En una emotiva conversación, Pérez expresó su orgullo por provenir de la UDLAP, donde siente que recibió una formación integral que potenció su carrera artística. “Estoy contento por el reconocimiento de mi alma mater y por representar a Puebla en este importante salón”, afirmó. Su experiencia en la universidad ha sido enriquecida por un enfoque teórico-práctico que le permitió explorar diversas disciplinas artísticas, desde la escultura hasta el dibujo.
Recordando a sus maestros, mencionó figuras clave como Laurence Le Bouhellec, Joaquín Conde y Carlos Arias, quienes influyeron en su trayectoria. Estas experiencias le permitieron desarrollar no solo habilidades técnicas, sino también una comprensión más amplia de la práctica artística.
Uno de los aspectos más interesantes de su trabajo es su conexión con la técnica del bordado, que aprendió de forma doméstica, compartiendo momentos creativos con sus tías. “Nunca imaginé que esa parte de mi infancia se convertiría en la base para mi carrera”, reflexionó Pérez. Este enfoque familiar y de tradición en el bordado le ha brindado una perspectiva única, permitiéndole crear obras que trascienden técnicas más convencionales como el óleo o la acuarela.

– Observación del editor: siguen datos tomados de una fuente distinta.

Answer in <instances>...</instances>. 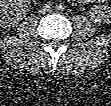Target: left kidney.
Returning a JSON list of instances; mask_svg holds the SVG:
<instances>
[{
	"label": "left kidney",
	"instance_id": "obj_1",
	"mask_svg": "<svg viewBox=\"0 0 111 106\" xmlns=\"http://www.w3.org/2000/svg\"><path fill=\"white\" fill-rule=\"evenodd\" d=\"M105 9V11H104ZM90 12L92 14V17L96 18L97 21H104V22H109L111 18V10L106 9L103 6H95L92 8Z\"/></svg>",
	"mask_w": 111,
	"mask_h": 106
}]
</instances>
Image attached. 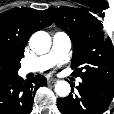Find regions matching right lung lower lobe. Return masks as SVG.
I'll list each match as a JSON object with an SVG mask.
<instances>
[{"label":"right lung lower lobe","instance_id":"98d812e1","mask_svg":"<svg viewBox=\"0 0 114 114\" xmlns=\"http://www.w3.org/2000/svg\"><path fill=\"white\" fill-rule=\"evenodd\" d=\"M45 85L46 78L39 74L27 81L15 74L0 82V114H29L36 90Z\"/></svg>","mask_w":114,"mask_h":114}]
</instances>
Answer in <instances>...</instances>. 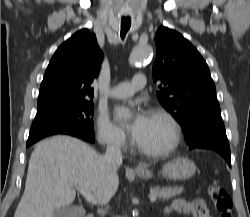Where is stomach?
I'll list each match as a JSON object with an SVG mask.
<instances>
[{
  "label": "stomach",
  "mask_w": 250,
  "mask_h": 217,
  "mask_svg": "<svg viewBox=\"0 0 250 217\" xmlns=\"http://www.w3.org/2000/svg\"><path fill=\"white\" fill-rule=\"evenodd\" d=\"M196 171L195 164L187 158H177L166 163L162 168V175L173 180H187L191 178ZM152 172L138 173L143 179H150Z\"/></svg>",
  "instance_id": "stomach-1"
}]
</instances>
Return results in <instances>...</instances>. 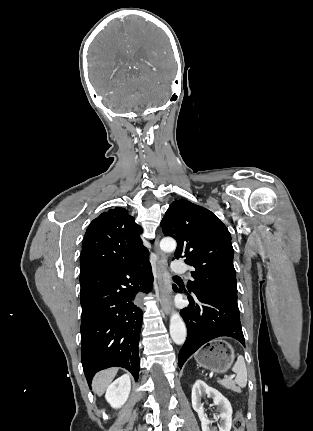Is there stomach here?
<instances>
[{"mask_svg":"<svg viewBox=\"0 0 313 431\" xmlns=\"http://www.w3.org/2000/svg\"><path fill=\"white\" fill-rule=\"evenodd\" d=\"M197 364L216 373L226 372L234 361V350L222 340H215L195 355Z\"/></svg>","mask_w":313,"mask_h":431,"instance_id":"1","label":"stomach"}]
</instances>
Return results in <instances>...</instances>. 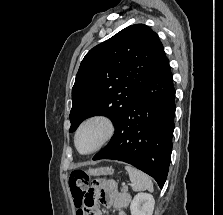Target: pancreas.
<instances>
[{"instance_id": "pancreas-1", "label": "pancreas", "mask_w": 223, "mask_h": 215, "mask_svg": "<svg viewBox=\"0 0 223 215\" xmlns=\"http://www.w3.org/2000/svg\"><path fill=\"white\" fill-rule=\"evenodd\" d=\"M121 191H127V187H121Z\"/></svg>"}]
</instances>
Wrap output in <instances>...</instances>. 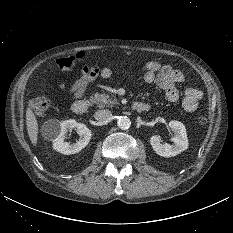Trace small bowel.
Returning a JSON list of instances; mask_svg holds the SVG:
<instances>
[{"label": "small bowel", "mask_w": 233, "mask_h": 233, "mask_svg": "<svg viewBox=\"0 0 233 233\" xmlns=\"http://www.w3.org/2000/svg\"><path fill=\"white\" fill-rule=\"evenodd\" d=\"M112 74V70L107 67L84 65L80 77L70 88L66 89L63 83L59 84V88L66 90L71 97L78 98L87 92L90 83L97 77L109 78ZM144 80L149 84L155 83L162 89L166 100L176 102L182 99L183 108L187 112L196 111L203 97L202 92L193 87L186 88L183 94H180L176 85L184 80V74L178 69L169 65H161L155 60L148 61L145 64Z\"/></svg>", "instance_id": "obj_1"}]
</instances>
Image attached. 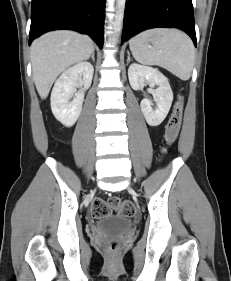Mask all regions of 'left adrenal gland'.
Wrapping results in <instances>:
<instances>
[{
    "mask_svg": "<svg viewBox=\"0 0 231 281\" xmlns=\"http://www.w3.org/2000/svg\"><path fill=\"white\" fill-rule=\"evenodd\" d=\"M127 54H128V58H127V63H129L130 62V52L129 51H127Z\"/></svg>",
    "mask_w": 231,
    "mask_h": 281,
    "instance_id": "obj_1",
    "label": "left adrenal gland"
}]
</instances>
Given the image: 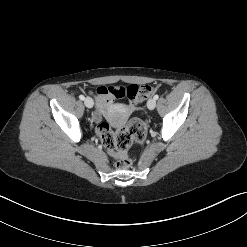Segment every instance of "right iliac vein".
<instances>
[{
	"label": "right iliac vein",
	"instance_id": "63e3f726",
	"mask_svg": "<svg viewBox=\"0 0 247 247\" xmlns=\"http://www.w3.org/2000/svg\"><path fill=\"white\" fill-rule=\"evenodd\" d=\"M84 104H85L86 107L92 108L93 105H94V102H93L92 98L86 97V98L84 99Z\"/></svg>",
	"mask_w": 247,
	"mask_h": 247
}]
</instances>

En el Salón ACME, Pérez no solo mostró sus bordados, sino que también interactuó con otros artistas y su público, afirmando que su interés por el autorretrato ha guiado su necesidad de explorar la representación de su propia imagen a través de diversos materiales y técnicas. Esta curiosidad por la práctica textil refleja un deseo de expansión más allá de los límites predefinidos de las artes visuales.

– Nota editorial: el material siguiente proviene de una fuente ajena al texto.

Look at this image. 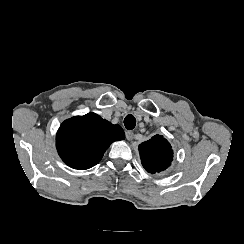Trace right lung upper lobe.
I'll list each match as a JSON object with an SVG mask.
<instances>
[{
    "mask_svg": "<svg viewBox=\"0 0 244 244\" xmlns=\"http://www.w3.org/2000/svg\"><path fill=\"white\" fill-rule=\"evenodd\" d=\"M119 125H113L95 113L65 120L56 135V147L62 160L74 169H88L99 163L106 149L123 140Z\"/></svg>",
    "mask_w": 244,
    "mask_h": 244,
    "instance_id": "cb5924a9",
    "label": "right lung upper lobe"
}]
</instances>
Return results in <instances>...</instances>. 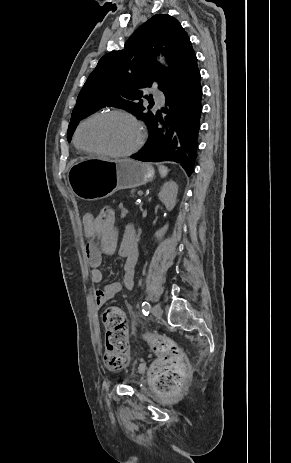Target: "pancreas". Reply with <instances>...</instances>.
Returning <instances> with one entry per match:
<instances>
[{
    "label": "pancreas",
    "mask_w": 291,
    "mask_h": 463,
    "mask_svg": "<svg viewBox=\"0 0 291 463\" xmlns=\"http://www.w3.org/2000/svg\"><path fill=\"white\" fill-rule=\"evenodd\" d=\"M128 197H131V198H136V190L135 189H132L128 192L127 194Z\"/></svg>",
    "instance_id": "1"
}]
</instances>
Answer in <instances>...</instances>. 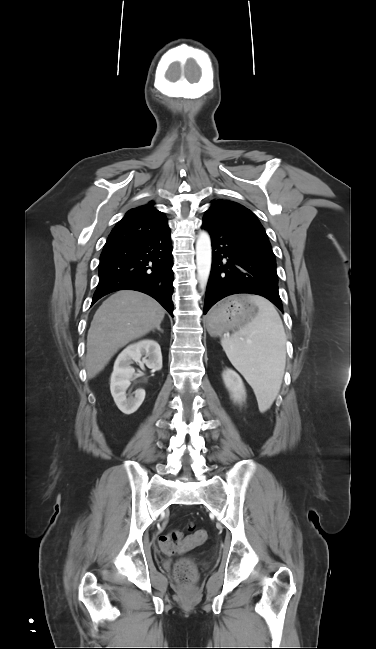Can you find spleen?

Finalmente, resalta la calidad del programa de Artes Plásticas de la UDLAP, donde apreció no solo la formación técnica, sino también la oportunidad de aprender en un ambiente colaborativo y profesional. La experiencia adquirida y el método de enseñanza han dejado una huella indeleble en su obra.

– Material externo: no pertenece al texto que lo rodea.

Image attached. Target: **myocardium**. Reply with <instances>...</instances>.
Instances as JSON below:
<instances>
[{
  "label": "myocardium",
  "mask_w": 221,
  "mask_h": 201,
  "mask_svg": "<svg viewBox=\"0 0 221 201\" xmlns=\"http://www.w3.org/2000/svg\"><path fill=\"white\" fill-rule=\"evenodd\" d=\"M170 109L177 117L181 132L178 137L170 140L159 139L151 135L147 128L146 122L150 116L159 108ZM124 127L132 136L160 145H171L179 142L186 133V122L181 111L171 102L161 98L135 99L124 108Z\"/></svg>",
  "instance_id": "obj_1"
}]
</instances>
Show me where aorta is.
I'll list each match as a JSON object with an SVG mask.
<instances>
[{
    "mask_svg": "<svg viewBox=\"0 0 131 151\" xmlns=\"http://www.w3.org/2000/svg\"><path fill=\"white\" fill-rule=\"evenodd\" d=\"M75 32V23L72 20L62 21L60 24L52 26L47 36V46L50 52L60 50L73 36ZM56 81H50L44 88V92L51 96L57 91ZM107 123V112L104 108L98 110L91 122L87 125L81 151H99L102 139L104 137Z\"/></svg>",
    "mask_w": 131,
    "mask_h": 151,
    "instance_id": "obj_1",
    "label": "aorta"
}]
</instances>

La trayectoria de Santo Miguelito Pérez es un testimonio del poder de la educación artística y de cómo una conexión con las raíces culturales puede influir significativamente en la expresión creativa contemporánea. Sin duda, su participación en el mundo del arte es un reflejo de la rica herencia que representa y la innovación que busca aportar.